Thanks for this and all the work you do for us, @Sitemaster. A study like this always gives me long pause. …
BTW; the study says that 40% of newly-diagnosed, low-risk patients are managed on AS in the USA, not 40% of all new patients. I assume then your first line is referring to another study; is that the case?
Dear SUM:
Thanks for catching the missing words “low-risk”, which have now been added in above!
Dear Chuck:
The willingness of payers to cover the costs associated with mpMRIs (as compared to repeat biopsies) is an evolving situation. I don’t think there is a simple answer to your question at this time.
With regard to frequency of mpMRIs, … if they are being done appropriately, it is hard to believe that many patients would require such a scan more than once a year (but there are always exceptions to every general rule).
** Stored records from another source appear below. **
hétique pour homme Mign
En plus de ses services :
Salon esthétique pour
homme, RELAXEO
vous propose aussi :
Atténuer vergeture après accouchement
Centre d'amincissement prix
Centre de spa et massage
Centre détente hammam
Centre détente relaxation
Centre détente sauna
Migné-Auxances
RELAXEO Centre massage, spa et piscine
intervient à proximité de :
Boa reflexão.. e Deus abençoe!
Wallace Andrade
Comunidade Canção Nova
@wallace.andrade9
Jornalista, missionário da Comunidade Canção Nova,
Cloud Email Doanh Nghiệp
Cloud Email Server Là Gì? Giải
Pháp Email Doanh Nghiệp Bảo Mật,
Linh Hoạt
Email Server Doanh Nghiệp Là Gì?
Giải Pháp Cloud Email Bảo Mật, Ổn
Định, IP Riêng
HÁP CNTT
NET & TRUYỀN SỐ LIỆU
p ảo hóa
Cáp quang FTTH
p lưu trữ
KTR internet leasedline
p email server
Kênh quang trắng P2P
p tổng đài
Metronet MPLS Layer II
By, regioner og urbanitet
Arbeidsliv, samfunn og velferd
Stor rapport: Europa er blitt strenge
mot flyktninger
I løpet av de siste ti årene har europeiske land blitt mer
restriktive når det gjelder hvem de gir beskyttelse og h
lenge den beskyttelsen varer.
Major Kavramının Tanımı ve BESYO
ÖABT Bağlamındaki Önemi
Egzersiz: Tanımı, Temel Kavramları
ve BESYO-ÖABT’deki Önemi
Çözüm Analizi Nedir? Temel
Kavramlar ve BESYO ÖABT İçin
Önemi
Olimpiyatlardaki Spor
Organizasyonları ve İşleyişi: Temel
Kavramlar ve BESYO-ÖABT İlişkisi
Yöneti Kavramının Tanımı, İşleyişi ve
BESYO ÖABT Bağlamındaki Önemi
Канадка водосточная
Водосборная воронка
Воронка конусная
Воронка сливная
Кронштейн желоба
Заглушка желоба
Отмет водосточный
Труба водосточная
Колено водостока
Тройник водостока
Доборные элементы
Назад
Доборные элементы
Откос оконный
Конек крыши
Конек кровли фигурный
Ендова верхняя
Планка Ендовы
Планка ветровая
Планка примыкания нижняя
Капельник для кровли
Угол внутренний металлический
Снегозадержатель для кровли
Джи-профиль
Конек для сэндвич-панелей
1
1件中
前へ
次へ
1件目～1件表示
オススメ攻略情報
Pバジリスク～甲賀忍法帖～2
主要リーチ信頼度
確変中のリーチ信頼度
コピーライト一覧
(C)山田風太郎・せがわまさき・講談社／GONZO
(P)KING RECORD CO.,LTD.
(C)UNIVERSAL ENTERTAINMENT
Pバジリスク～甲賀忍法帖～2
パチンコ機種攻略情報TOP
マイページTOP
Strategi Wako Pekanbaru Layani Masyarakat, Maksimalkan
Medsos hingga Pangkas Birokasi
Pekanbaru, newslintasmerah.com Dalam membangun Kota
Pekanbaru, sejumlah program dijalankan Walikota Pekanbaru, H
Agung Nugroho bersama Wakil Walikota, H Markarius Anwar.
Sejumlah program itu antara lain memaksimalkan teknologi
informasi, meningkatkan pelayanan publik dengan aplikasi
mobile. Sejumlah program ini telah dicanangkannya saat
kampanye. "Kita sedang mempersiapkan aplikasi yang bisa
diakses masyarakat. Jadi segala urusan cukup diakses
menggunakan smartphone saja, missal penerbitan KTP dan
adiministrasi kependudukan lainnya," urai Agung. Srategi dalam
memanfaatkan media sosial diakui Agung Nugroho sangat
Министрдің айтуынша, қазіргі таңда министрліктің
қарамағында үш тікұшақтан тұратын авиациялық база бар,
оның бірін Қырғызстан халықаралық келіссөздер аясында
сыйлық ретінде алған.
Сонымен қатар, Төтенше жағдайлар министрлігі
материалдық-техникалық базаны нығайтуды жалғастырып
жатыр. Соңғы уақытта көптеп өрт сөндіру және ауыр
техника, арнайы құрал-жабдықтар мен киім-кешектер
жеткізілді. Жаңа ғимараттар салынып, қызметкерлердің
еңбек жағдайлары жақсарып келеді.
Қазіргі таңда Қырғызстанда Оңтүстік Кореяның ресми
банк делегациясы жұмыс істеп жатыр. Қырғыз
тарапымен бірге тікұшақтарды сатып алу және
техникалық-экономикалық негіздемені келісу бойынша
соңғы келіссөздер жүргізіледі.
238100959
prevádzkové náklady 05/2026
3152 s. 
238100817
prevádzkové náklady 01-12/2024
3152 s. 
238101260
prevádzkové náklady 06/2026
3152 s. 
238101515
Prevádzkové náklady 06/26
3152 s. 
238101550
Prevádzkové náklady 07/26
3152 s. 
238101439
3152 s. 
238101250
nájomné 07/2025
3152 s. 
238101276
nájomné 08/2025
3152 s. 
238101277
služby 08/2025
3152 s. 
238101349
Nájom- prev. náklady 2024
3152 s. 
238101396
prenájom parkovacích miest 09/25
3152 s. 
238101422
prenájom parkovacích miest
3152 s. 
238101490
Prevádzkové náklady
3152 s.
I am increasingly advocating a template mapping biopsy as the confirmatory biopsy (but not for follow-up biopsies after that). It has about 80% accuracy. mpMRI is not very good at finding low-grade tumors (or very small higher grade tumors that may disqualify the patient from staying on AS), yet those are the areas that bear watching in follow-up biopsies. I think it’s a good idea to get one good whole-gland map of where the cancer is. It’s just my hypothesis — it would make a good randomized clinical trial.
Allen:
I worry about the potential complications of template mapping biopsies in all but the most experienced and skilled centers.
If they were going to do a trial, it would be meaningless if it was just done at academic centers.
Mike
That’s a good point. I would make the same point about mpMRIs — their availability has far outreached the number of experienced radiologists capable of correctly interpreting them. For now, I think the use of both should be limited to experienced academic centers.
DearAllen:
The situation with mpMRIs is actually somewhat different because it is now commonplace for MRI data to be read remotely through the application of telemedicine. In other words, so long as the MRI is being appropriately conducted, it can be read by an appropriately experienced uroradiologist almost anywhere. I think the condition should be that such mpMRIs are indeed being read by suitably qualified and experienced radiologists … but they don’t necessarily have to be locally available.
Do you have a sense of how often that happens in the real world? My sense is that radiologists without a lot of experience think they are better at it than they are. (BTW — the same holds true for pathologists reading biopsy cores.) As with everything in medicine, the better doctors and diagnosticians are not accessible to patients in remote communities, and unless they make an effort to talk to people like us on the Internet, they will get substandard care without ever knowing that anything better is available.
I know that tele-radiology is quite common. Do I know exactly how it is applied in the case of reading mpMRIs? No. I don’t.